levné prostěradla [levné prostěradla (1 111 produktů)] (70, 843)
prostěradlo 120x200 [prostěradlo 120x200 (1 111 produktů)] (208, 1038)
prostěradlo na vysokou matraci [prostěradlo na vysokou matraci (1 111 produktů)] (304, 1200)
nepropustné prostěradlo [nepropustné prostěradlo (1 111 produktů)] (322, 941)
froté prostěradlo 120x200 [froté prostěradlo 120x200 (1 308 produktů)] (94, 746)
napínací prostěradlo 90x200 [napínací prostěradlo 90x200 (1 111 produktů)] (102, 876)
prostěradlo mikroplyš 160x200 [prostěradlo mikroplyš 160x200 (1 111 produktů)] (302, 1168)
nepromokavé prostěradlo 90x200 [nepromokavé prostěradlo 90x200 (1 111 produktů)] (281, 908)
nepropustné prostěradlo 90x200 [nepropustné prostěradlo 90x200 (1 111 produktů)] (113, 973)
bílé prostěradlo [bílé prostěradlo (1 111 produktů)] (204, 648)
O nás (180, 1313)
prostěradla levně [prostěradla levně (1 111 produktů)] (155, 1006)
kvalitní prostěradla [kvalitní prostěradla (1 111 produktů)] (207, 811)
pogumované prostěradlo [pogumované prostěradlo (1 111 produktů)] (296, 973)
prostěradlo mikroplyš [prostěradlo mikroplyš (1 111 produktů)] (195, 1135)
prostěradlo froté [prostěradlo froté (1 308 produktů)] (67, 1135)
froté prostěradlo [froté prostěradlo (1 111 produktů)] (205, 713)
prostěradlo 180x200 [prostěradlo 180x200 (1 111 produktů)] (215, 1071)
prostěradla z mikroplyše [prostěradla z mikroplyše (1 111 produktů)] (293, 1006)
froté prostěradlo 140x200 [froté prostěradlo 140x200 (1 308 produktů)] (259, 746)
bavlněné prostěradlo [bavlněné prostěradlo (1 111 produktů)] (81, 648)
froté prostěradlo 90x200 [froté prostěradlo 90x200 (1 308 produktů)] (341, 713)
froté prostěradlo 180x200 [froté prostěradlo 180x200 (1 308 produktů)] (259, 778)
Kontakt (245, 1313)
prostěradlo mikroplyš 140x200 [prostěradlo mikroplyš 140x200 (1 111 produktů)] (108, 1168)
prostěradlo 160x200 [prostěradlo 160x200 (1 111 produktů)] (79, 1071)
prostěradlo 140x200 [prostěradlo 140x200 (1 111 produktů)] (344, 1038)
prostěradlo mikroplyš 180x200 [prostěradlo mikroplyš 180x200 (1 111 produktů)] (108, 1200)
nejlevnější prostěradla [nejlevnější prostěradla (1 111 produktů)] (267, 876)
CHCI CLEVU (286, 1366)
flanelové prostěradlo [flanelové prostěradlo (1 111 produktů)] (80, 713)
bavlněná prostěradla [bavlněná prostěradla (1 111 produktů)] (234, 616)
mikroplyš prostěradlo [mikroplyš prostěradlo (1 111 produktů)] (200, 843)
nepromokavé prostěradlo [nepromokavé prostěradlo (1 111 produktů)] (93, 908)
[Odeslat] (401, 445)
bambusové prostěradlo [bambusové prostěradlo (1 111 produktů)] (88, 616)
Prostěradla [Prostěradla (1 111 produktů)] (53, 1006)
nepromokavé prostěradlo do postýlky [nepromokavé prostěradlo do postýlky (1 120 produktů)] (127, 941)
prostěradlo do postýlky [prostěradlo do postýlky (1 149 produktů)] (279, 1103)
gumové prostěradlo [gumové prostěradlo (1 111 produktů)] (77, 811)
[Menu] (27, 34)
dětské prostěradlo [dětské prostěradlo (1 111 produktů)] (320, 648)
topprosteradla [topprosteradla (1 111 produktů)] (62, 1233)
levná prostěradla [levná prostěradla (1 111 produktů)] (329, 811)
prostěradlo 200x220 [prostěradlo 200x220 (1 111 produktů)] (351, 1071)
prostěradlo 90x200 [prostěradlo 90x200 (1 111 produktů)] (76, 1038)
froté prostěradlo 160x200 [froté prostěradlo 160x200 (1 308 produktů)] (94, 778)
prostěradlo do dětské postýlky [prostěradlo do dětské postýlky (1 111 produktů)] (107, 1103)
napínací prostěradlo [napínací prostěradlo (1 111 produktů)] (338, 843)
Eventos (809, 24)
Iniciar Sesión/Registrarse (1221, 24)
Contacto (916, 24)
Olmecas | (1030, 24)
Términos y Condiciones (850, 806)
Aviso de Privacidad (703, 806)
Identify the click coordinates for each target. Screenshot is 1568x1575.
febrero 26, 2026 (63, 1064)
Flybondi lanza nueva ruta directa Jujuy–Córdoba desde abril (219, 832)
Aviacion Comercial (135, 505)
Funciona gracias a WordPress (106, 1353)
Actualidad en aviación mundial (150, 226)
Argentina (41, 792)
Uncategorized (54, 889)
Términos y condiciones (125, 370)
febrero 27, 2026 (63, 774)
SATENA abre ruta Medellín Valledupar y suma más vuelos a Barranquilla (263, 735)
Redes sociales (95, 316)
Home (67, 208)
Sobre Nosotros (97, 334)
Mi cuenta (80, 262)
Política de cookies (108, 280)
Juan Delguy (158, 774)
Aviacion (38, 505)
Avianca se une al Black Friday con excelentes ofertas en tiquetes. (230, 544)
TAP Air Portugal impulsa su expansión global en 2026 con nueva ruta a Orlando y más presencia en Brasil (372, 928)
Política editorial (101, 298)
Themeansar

======

ACTIVITY:
Find the string "nepropustné" in the records, then copy each line where it occurs.

RESPONSE BOX:
nepropustné prostěradlo [nepropustné prostěradlo (1 111 produktů)] (322, 941)
nepropustné prostěradlo 90x200 [nepropustné prostěradlo 90x200 (1 111 produktů)] (113, 973)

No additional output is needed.